A Milano per le esequie del cardinale Carlo Maria Martini, il 3 settembre il Superiore generale dei gesuiti, padre Adolfo Nicolás SJ, ha incontrato la redazione di Popoli, condividendo il proprio ricordo personale del gesuita che è stato arcivescovo di Milano e alcune riflessioni su ciò che padre Martini ha rappresentato per i gesuiti e per la Chiesa di oggi. Anticipiamo una parte dell’intervista, che sarà pubblicata integralmente sul numero cartaceo di ottobre di Popoli.

Che cosa ci lascia il cardinal Martini con il suo insegnamento?
Il cardinale era un uomo che ha avuto un grande influsso, non soltanto nella Chiesa e nella Compagnia di Gesù. Come si sa, noi gesuiti non siamo molto contenti quando uno di noi diventa vescovo. L’idea di sant’Ignazio era che potessimo servire meglio la Chiesa senza assumere cariche, per essere più liberi di lavorare. Il caso di Martini è uno di quelli in cui, sul lungo periodo, si vede che la sua nomina ad arcivescovo ha reso un servizio alla Chiesa molto importante, un servizio di apertura, di dialogo, con una pastorale molto spirituale e profonda, ma allo stesso tempo molto vicina alla gente. È per questo, ad esempio, che tanti giovani andavano in Duomo a pregare quando organizzava incontri di lectio divina.
È stato anche un uomo molto creativo che ha messo a disposizione tutta la sua preparazione, la sua spiritualità e la sua conoscenza della Bibbia al servizio del popolo di Dio. La fonte della sua creatività viene dal fatto che era un uomo davvero attento ai problemi degli altri, libero dalle preoccupazioni per se stesso. Di recente ho letto una biografia di Steve Jobs. Sosteneva che il suo punto di partenza era occuparsi sempre delle domande dei clienti, più che di quelle dei produttori: questi ultimi pongono questioni tecniche (quali materiali usare, come assemblare una macchina, ecc.). Per lui, invece, erano importanti le questioni dei clienti, le domande degli utenti: come si usa uno strumento? Come si ascolta? Con chi voglio connettermi? Queste sono gli interrogativi che contano. In un certo senso anche per Martini era così: certamente era attento, come rappresentante della Chiesa, alla sua tradizione e, proprio per questo, si domandava anche: «Di che cosa ha bisogno la gente? Che cosa è necessario oggi? Come si può parlare ai giovani, ai non credenti, agli agnostici, agli atei? Quali sono i loro problemi?». Intendeva partire da qui. Questo lo ha reso così creativo e aperto.

Quali domande ha posto e con quale linguaggio?

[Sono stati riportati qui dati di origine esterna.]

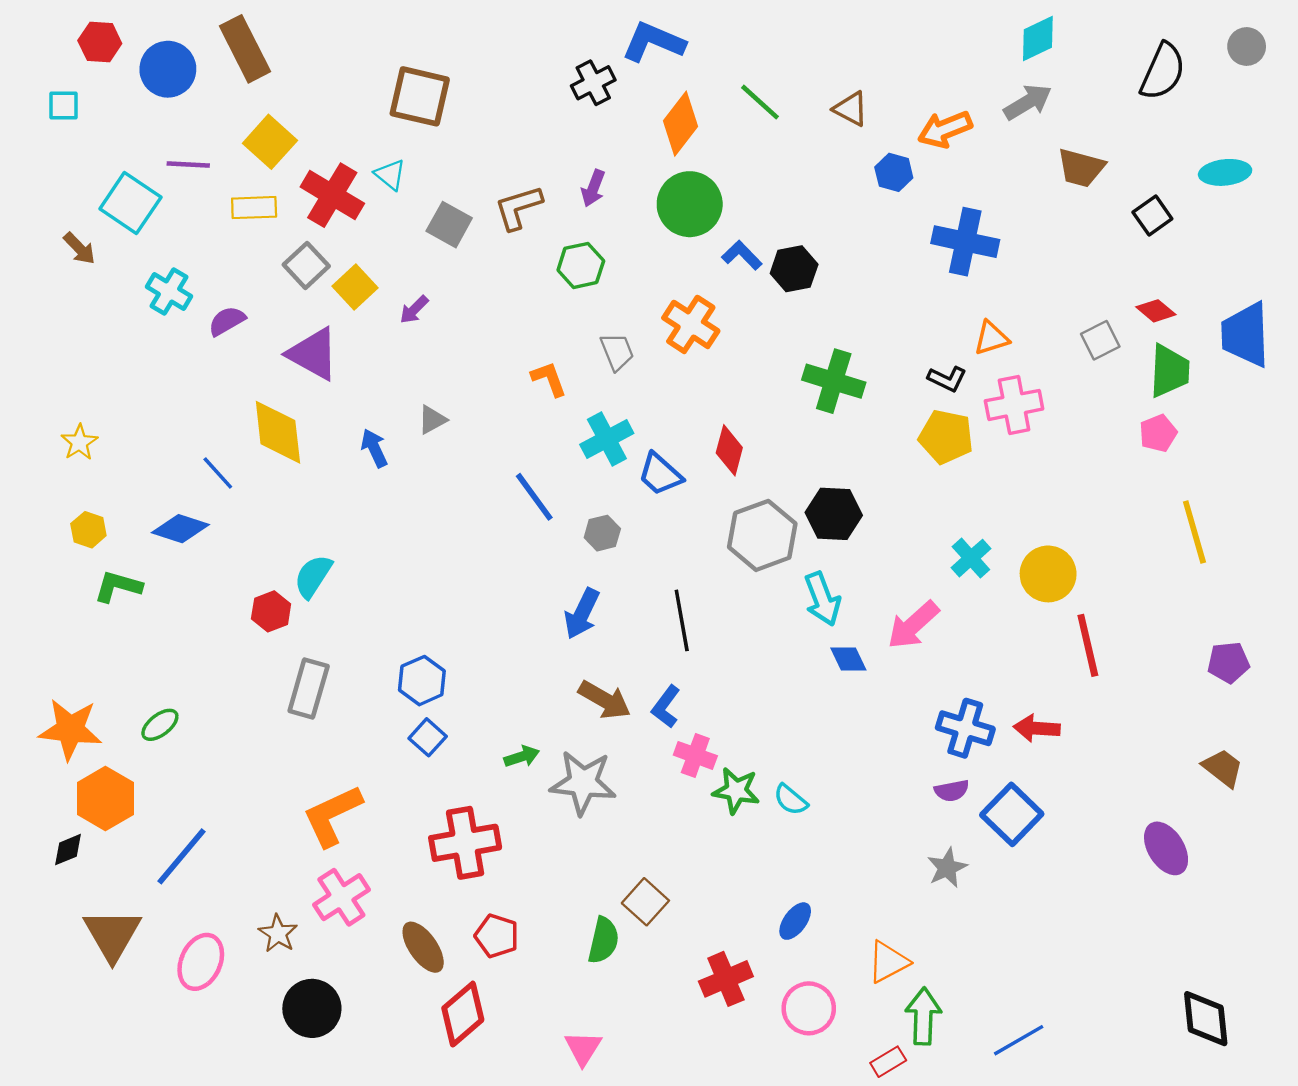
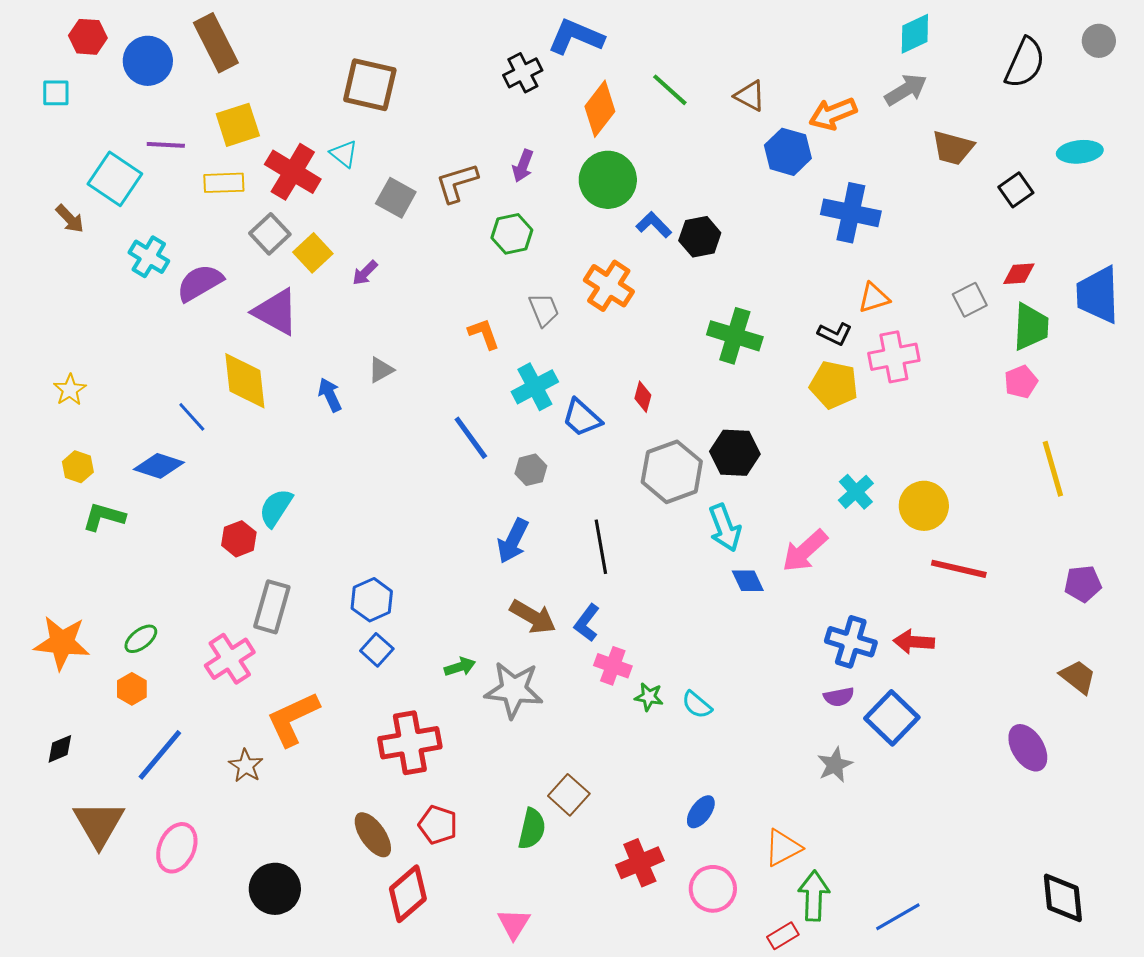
yellow square: (270, 142) -> (238, 125), turned 30
blue hexagon: (894, 172) -> (788, 152), size x1.4
red diamond: (1156, 311) -> (1019, 274), turned -44
purple semicircle: (227, 321) -> (200, 283), size x1.4
red diamond: (729, 450) -> (643, 397), size x0.7
red line: (1088, 645) -> (959, 569), turned -64
green star: (736, 791) -> (649, 697), size x0.7
orange hexagon: (105, 799) -> (132, 689), moved, size x0.6
pink cross: (341, 897) -> (230, 659), moved
brown star: (278, 934) -> (246, 766), moved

Padre Martini è stato per molti gesuiti un modello per il modo in cui sapeva porsi interrogativi, non limitandosi a quelli che consentono risposta facile. Sapeva porre le domande importanti, che non hanno mai risposte definitive, perché riguardano il mistero di Dio - il mistero dei misteri -, il mistero della persona umana, il mistero della storia. Questioni che restano aperte. Credo che fosse il cardinal Ratzinger, in un libro di molti anni fa sulla fede, a scrivere che tutte le affermazioni teologiche hanno un valore che si approssima soltanto alla verità, perché cercano di rispondere a grandi domande che non hanno una definizione ultima. Come si può definire Dio? E la persona umana? La persona invece è libera, ha cuore, sentimenti, libertà. Resta aperta. Le questioni che hanno a che fare con le persone e soprattutto con i gruppi umani restano soggette alla libertà, alla ricerca, all’apertura. Padre Martini era consapevole di questo e ciò lo rendeva una persona mai soddisfatta delle risposte limitate.

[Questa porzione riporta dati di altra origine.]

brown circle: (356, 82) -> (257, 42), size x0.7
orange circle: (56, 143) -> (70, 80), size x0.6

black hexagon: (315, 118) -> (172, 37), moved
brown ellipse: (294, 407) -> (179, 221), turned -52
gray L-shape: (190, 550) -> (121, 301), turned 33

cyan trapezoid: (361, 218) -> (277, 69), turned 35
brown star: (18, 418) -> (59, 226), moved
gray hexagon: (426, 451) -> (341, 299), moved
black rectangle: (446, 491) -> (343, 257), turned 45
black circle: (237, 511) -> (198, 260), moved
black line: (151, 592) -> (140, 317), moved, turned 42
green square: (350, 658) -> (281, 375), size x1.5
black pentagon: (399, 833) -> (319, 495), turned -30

Come presentare questo in maniera organica all’interno della Chiesa, poi, è un problema diverso, di comunicazione. C’è sempre qualcuno che cerca di andare a colpire un’espressione inesatta o che non condivide. Anche Marshall McLuhan, il grande esperto di comunicazione, diceva con una certa ironia: «A volte citano mie frasi per usarle contro di me, ma la gente deve capire che non sempre sono d’accordo con me stesso». Significa che le cose cambiano, ci sono sfumature, aspetti che mutano. E naturalmente anche le persone.